When the line with "benchtops. Using appropriate" appears below, start repeating lines exactly, and keep going through the line with "or new tenancies."; add nothing outside that span.

▸ **DATA FOR THE TASK**:

◆ ◆ ◆

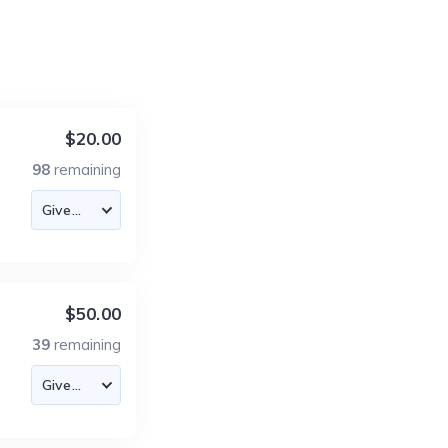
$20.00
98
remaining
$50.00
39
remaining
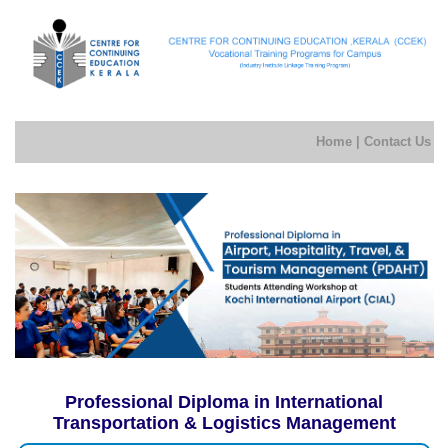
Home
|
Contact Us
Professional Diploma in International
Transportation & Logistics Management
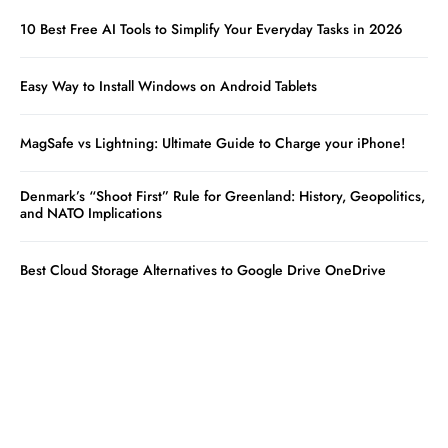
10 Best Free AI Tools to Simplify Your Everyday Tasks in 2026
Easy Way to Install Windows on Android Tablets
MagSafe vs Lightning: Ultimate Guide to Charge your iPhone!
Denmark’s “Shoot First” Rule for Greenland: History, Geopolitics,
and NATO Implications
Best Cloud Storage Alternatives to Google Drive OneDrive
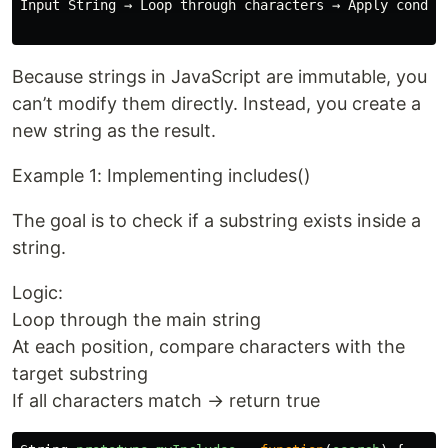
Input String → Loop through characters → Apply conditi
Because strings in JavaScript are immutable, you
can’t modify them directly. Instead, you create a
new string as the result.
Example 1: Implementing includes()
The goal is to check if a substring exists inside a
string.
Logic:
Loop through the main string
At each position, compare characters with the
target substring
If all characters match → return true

◆ ◆ ◆

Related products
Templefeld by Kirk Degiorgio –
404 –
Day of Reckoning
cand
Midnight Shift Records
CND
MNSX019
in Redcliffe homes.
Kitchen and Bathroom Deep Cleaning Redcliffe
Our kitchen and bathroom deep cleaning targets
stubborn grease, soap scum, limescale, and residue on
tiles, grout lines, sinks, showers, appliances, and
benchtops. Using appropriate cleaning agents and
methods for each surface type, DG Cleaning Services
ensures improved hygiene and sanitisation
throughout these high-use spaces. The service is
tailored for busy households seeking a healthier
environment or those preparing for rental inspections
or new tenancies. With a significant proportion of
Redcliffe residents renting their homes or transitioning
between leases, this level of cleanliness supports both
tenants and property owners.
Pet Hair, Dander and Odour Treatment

◆ ◆ ◆

▸ **TASK RESULT**:
benchtops. Using appropriate cleaning agents and
methods for each surface type, DG Cleaning Services
ensures improved hygiene and sanitisation
throughout these high-use spaces. The service is
tailored for busy households seeking a healthier
environment or those preparing for rental inspections
or new tenancies. With a significant proportion of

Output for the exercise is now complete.